**What you will do**
Look through the lines below and copy each one that includes "File".

Items from a dataset
===============

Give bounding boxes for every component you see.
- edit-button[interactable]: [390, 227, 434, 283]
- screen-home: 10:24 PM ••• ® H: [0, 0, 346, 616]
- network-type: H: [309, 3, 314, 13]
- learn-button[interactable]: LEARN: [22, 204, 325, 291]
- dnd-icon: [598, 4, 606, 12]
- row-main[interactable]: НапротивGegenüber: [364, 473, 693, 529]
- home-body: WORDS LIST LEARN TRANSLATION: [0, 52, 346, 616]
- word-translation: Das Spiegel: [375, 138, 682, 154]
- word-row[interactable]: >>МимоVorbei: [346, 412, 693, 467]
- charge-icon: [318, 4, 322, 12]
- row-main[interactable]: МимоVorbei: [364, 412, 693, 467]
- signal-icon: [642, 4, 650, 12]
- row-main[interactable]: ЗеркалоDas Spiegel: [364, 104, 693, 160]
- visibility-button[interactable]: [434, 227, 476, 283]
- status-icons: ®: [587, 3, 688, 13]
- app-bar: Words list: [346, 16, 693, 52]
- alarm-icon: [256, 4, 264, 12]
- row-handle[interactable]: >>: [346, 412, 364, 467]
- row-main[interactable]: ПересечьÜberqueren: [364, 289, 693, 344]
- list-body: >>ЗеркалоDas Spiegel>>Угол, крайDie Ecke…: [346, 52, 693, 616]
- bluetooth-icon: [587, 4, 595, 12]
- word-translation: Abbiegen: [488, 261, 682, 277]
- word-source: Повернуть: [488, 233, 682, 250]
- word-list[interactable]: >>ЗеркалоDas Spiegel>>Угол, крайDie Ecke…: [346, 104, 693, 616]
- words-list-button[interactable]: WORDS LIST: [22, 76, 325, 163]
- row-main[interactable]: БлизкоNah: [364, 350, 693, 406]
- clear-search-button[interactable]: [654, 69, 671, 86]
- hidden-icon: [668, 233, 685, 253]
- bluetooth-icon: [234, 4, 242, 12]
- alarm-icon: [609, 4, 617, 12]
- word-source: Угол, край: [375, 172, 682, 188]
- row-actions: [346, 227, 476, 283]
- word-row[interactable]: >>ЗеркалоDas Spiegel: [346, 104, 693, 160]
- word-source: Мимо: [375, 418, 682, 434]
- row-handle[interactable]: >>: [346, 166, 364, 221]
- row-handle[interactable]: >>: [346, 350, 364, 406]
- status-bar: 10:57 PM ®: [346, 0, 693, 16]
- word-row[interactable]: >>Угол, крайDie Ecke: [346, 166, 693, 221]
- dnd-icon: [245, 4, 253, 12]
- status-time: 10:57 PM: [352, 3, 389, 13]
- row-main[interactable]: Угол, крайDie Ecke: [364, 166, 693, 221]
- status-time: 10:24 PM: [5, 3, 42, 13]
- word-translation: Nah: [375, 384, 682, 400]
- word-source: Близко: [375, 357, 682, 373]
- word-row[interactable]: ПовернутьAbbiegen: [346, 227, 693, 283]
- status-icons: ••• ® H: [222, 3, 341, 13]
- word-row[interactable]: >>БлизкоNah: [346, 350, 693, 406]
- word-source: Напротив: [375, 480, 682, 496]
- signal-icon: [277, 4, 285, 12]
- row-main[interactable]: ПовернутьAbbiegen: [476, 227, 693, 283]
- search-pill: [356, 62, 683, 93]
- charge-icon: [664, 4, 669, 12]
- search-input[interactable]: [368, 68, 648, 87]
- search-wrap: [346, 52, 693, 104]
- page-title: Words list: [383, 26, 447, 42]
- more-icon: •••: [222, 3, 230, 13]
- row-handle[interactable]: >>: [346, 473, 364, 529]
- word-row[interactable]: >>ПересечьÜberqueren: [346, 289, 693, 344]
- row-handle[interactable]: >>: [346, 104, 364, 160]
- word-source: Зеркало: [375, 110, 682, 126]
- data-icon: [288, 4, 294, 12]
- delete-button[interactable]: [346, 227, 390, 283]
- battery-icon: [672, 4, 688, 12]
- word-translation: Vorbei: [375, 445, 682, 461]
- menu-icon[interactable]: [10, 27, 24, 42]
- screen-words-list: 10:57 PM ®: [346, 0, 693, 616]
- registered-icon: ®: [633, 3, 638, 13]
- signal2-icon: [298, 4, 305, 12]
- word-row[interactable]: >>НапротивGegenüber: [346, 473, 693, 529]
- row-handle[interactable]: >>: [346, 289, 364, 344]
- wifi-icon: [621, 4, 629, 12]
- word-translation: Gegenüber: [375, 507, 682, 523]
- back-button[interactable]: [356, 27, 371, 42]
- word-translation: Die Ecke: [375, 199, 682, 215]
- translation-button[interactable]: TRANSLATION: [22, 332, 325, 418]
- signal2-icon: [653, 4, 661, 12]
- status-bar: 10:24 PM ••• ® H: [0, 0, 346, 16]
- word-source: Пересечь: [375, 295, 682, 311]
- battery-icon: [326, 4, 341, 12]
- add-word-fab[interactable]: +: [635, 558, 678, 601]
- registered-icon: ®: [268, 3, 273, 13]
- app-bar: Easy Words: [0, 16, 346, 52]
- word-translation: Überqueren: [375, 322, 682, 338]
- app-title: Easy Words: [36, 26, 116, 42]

===============

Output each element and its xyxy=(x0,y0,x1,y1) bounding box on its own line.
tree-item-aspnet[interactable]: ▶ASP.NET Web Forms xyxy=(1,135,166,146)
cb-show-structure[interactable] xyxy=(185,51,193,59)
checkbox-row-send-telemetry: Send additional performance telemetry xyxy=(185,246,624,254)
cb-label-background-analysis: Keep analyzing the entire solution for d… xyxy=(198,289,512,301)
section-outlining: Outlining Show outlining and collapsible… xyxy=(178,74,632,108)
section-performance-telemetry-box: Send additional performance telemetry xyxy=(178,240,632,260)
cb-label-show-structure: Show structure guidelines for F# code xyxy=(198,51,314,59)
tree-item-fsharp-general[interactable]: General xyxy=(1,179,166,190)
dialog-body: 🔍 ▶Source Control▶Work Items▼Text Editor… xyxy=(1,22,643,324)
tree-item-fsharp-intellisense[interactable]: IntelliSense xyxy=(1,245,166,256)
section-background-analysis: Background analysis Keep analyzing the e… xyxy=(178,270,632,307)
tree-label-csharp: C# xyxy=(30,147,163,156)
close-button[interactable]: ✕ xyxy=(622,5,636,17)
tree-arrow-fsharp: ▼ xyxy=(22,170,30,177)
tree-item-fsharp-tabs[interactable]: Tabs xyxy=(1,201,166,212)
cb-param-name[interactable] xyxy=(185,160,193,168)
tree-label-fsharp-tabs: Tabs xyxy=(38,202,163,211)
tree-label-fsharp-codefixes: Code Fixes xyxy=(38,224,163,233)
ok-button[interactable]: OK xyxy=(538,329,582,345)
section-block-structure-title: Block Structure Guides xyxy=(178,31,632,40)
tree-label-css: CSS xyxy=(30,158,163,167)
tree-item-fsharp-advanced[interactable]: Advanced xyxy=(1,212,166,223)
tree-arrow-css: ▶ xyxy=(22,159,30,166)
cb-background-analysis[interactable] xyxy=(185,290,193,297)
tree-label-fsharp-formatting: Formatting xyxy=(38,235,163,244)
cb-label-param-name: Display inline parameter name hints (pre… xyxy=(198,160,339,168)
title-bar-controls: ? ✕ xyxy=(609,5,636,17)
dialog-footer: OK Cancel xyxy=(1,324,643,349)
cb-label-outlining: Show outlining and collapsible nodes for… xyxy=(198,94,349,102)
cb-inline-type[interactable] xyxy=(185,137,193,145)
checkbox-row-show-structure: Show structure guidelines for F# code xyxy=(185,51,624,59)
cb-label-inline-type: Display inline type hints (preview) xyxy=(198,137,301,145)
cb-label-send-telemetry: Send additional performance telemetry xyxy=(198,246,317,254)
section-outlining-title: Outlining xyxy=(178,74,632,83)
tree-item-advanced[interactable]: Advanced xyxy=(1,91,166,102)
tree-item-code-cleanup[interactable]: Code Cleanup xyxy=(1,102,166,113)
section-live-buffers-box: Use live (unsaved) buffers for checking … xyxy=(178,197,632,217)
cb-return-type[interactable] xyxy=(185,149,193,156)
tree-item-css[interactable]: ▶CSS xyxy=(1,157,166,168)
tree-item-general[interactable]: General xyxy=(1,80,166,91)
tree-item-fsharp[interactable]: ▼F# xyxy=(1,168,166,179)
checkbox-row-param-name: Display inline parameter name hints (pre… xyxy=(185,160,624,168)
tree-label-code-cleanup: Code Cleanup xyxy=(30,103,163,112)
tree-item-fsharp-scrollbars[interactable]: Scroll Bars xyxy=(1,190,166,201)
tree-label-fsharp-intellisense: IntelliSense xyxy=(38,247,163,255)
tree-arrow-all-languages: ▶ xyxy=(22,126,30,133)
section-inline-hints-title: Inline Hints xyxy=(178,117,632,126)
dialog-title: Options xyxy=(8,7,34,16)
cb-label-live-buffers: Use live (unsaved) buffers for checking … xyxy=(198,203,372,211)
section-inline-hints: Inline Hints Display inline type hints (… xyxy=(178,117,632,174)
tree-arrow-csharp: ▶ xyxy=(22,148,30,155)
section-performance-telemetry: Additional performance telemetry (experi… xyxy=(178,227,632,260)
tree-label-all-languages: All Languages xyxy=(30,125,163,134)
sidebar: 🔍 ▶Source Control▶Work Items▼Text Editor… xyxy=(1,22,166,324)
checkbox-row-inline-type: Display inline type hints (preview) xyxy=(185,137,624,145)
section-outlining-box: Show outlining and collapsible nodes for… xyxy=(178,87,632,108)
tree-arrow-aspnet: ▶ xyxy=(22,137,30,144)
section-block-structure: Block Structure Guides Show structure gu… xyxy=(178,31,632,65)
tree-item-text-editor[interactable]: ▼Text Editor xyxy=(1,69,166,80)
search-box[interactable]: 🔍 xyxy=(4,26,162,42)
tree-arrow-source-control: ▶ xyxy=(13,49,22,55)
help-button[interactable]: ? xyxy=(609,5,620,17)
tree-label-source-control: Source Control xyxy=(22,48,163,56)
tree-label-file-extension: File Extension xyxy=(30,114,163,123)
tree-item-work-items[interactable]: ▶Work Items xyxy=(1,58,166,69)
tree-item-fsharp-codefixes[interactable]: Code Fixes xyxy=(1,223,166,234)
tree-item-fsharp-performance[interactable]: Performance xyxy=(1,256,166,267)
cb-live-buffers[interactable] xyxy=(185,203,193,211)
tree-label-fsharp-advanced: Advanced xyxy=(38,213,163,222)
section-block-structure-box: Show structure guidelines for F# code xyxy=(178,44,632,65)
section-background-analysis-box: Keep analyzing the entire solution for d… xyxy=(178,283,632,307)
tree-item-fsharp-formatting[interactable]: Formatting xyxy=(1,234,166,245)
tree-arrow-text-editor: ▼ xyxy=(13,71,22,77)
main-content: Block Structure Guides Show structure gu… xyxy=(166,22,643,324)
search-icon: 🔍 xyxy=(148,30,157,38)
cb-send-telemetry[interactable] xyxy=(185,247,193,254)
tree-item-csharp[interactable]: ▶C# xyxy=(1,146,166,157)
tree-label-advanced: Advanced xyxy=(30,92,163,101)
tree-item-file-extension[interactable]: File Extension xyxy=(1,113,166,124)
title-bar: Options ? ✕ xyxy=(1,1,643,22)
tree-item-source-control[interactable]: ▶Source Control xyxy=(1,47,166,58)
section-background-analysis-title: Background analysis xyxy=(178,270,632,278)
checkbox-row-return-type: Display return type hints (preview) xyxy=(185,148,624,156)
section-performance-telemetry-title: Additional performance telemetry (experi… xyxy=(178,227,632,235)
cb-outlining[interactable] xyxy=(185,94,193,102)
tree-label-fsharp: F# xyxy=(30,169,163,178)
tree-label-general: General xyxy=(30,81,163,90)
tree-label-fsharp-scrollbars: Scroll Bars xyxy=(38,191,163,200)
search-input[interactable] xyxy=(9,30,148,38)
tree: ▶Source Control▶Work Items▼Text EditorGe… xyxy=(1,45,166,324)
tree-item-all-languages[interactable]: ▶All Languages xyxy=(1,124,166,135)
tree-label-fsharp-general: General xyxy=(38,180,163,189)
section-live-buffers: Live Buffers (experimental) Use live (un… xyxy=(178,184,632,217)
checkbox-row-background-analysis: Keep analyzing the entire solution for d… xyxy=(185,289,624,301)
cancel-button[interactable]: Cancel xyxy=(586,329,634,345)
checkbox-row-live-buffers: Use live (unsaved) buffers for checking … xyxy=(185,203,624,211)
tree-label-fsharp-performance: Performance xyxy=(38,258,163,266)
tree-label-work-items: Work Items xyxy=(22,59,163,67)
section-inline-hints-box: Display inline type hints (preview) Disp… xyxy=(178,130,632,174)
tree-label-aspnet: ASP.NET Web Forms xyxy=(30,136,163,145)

===============

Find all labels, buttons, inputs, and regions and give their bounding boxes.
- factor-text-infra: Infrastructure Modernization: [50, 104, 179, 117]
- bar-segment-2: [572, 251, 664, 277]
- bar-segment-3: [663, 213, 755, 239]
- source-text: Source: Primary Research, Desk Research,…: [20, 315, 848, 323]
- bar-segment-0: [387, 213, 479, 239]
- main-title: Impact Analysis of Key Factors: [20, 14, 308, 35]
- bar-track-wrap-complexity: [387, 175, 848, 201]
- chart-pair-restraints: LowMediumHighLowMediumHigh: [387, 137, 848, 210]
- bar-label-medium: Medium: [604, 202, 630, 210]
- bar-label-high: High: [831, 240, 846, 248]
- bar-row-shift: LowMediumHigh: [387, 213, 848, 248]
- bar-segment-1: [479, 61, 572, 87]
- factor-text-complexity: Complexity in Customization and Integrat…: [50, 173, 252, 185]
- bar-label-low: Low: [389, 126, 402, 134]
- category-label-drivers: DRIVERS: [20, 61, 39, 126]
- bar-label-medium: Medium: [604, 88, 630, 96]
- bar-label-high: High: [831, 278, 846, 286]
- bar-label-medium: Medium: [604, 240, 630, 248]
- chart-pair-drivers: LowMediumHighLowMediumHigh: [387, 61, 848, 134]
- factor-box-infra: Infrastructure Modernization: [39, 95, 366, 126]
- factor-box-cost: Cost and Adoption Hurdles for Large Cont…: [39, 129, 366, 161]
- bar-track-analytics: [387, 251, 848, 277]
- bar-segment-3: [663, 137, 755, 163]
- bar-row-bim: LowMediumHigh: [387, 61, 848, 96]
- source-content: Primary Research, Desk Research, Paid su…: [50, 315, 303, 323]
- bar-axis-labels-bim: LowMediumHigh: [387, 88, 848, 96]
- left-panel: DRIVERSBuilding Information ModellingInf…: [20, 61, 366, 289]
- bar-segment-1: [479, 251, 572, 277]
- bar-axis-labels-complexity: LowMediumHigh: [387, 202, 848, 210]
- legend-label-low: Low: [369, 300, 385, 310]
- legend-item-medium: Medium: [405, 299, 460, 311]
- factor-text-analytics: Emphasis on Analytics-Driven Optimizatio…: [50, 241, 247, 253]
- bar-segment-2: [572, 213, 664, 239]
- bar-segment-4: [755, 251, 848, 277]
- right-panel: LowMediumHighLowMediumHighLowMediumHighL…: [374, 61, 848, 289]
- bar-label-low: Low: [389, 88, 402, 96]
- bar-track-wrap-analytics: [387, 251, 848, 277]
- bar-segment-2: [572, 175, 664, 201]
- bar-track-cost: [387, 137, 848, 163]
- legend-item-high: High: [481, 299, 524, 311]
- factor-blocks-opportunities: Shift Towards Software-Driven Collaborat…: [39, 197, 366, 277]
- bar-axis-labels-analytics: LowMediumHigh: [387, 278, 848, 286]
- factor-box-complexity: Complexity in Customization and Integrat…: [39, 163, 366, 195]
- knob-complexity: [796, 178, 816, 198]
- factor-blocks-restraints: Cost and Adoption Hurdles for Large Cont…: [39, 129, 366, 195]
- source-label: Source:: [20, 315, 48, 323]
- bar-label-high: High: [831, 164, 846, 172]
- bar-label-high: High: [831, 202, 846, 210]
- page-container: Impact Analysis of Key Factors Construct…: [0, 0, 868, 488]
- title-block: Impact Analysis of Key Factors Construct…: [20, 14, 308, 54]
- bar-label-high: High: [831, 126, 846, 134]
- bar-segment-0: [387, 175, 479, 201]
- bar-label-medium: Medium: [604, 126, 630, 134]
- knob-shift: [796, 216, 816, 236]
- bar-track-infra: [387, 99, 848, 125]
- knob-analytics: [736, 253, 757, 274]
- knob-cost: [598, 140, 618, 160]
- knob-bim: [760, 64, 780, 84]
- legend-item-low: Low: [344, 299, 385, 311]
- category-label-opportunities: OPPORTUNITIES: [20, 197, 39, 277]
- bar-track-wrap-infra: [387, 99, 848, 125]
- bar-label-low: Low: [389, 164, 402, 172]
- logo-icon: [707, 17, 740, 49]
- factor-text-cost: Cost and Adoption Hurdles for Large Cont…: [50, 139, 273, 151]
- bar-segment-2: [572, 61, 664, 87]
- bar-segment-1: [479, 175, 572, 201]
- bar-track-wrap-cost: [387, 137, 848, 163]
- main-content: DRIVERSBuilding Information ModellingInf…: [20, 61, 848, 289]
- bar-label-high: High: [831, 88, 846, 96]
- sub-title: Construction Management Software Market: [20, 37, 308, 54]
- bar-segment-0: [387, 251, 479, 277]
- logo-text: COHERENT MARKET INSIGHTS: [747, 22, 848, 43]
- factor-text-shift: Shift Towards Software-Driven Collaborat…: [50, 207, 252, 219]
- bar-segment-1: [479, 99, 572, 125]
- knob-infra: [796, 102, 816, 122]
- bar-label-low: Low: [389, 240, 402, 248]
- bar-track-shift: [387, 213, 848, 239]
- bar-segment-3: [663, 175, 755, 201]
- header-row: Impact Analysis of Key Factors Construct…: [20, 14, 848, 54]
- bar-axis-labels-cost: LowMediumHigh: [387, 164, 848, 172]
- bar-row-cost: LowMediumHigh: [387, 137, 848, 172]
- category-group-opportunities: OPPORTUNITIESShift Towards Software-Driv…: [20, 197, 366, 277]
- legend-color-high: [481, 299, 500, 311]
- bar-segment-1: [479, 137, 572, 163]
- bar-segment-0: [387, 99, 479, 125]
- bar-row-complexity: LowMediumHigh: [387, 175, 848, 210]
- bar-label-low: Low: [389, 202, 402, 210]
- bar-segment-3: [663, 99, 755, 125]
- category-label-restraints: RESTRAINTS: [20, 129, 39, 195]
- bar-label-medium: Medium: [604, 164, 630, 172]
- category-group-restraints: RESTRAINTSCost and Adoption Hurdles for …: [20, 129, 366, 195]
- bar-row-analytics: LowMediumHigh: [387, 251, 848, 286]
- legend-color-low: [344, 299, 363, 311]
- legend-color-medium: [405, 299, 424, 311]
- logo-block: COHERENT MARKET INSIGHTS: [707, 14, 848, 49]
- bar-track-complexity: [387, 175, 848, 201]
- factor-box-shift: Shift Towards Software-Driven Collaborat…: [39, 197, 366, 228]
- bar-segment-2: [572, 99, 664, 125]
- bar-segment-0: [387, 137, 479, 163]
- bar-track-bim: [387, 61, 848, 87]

===============

**Solution to this task**
tree-label-file-extension: File Extension xyxy=(30,114,163,123)
tree-item-file-extension[interactable]: File Extension xyxy=(1,113,166,124)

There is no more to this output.